Despite appeals from his family, activists, and the United Nations, Singapore killed a man for conspiring to trade cannabis.

Tangaraju Suppiah, 46, was executed by hanging at Changi Prison before daybreak on Wednesday, according to his family.

Activists claimed he was convicted based on flimsy evidence and had minimal legal representation during his trial.

The authorities claimed he had received due process and chastised campaigners for calling the courts into question.

Singapore has some of the strictest anti-drug laws in the world, which it claims are a crucial deterrent to drug crime.

Last year, the country hanged 11 people on drug-related crimes, including an intellectually disabled man for heroin trafficking.

Tangaraju Suppiah’s family had assembled at the prison in the city’s east on Wednesday.

“The family said they weren’t going to give up on him until the very end.” “It’s been such a harrowing experience for them,” Kirsten Han, an anti-death penalty activist, told the BBC on Wednesday.

“There are still many unanswered questions about his case and the evidence against him.”

According to activists, Singapore’s strict drug policies and usage of the death penalty put it at odds with other countries in the region.

Malaysia, its neighbor, eliminated mandatory death sentences earlier this month, claiming they were ineffective as a deterrence to crime. Cannabis is no longer illegal in many parts of the world, including Thailand, where its trading is encouraged.

Tangaraju Suppiah’s family’s last-minute appeal against his 2018 conviction was dismissed by Singapore’s courts on Tuesday.

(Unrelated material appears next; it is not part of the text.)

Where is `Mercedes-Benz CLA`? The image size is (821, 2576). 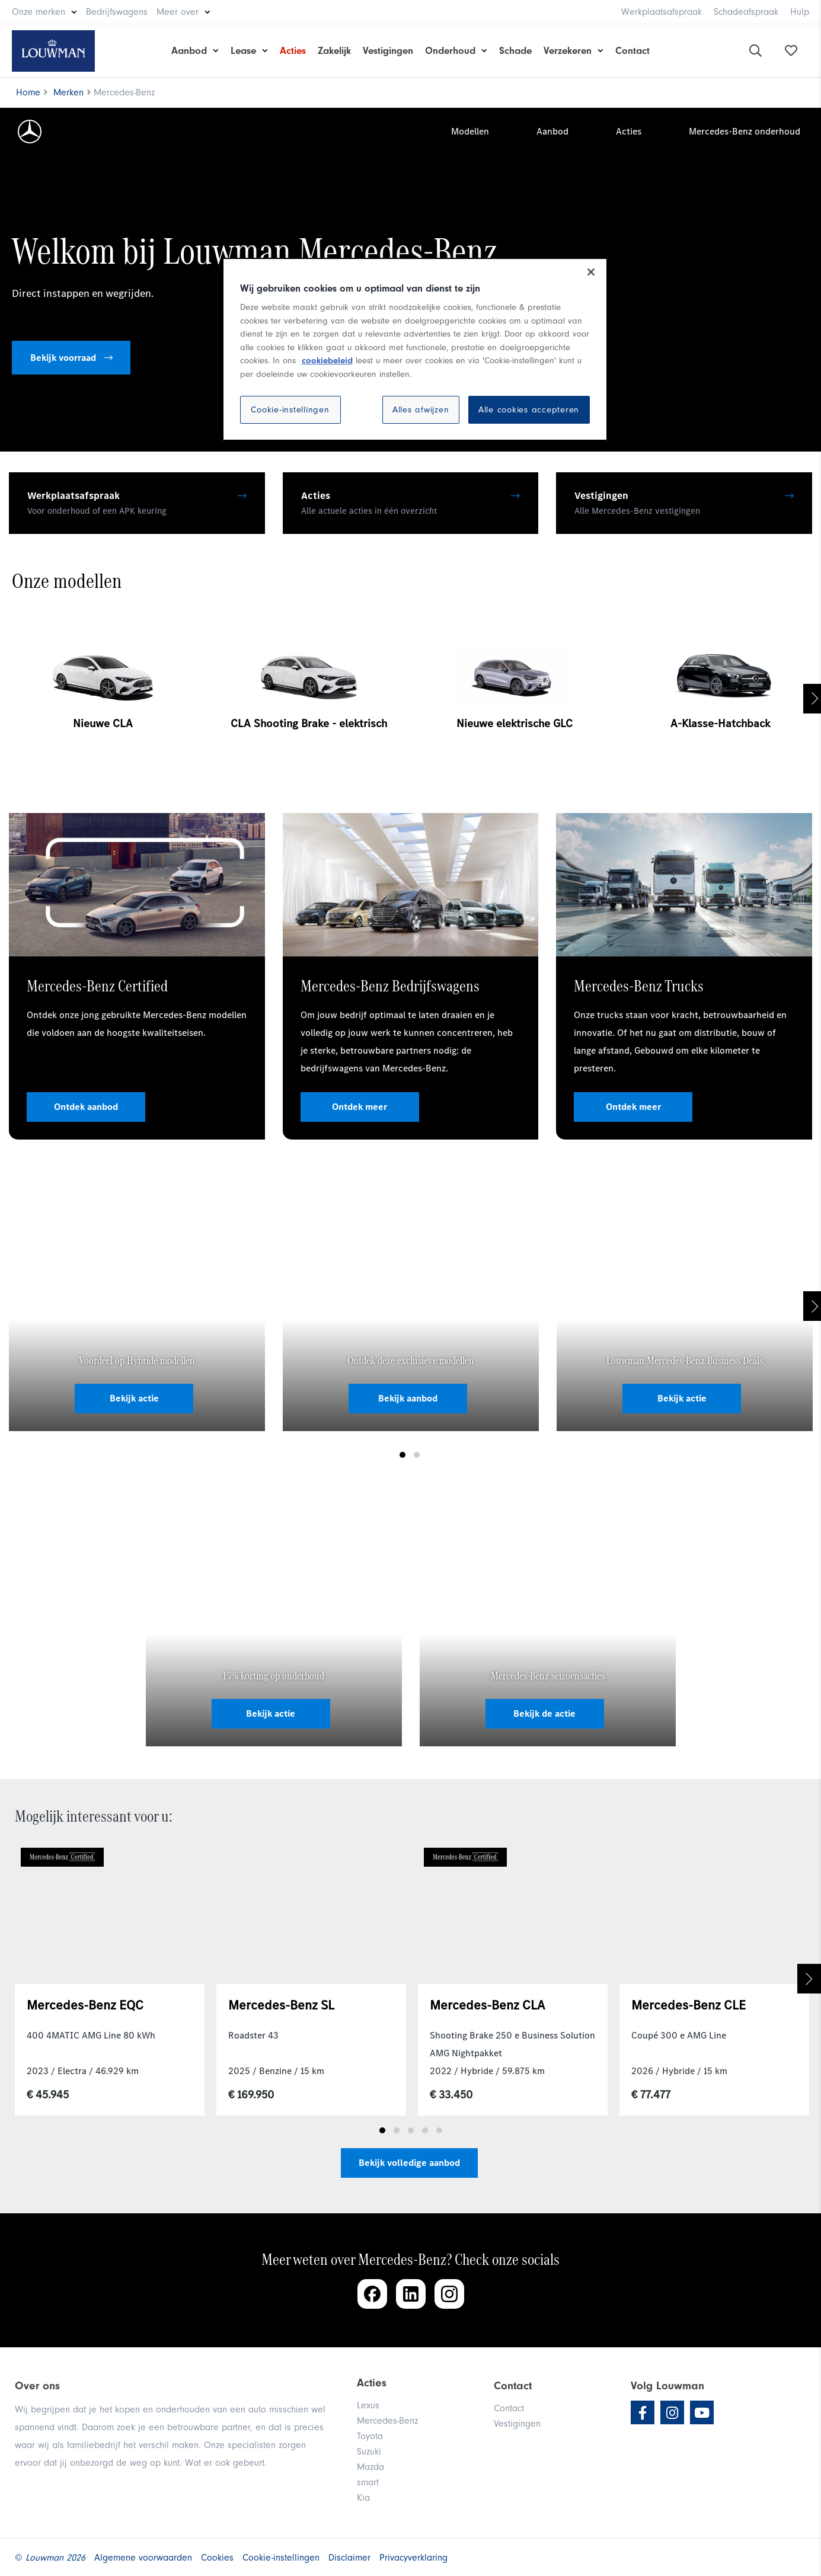 Mercedes-Benz CLA is located at coordinates (487, 2005).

In recent days, they and campaigners handed letters to Singapore’s President Halimah Yacob pleading for clemency, while British billionaire Sir Richard Branson appealed for the execution to be halted and the case to be reviewed.

“I know my brother has done nothing wrong. “I implore the court to consider his case from the start,” the sentenced man’s sister, Leela Suppiah, told reporters on Sunday.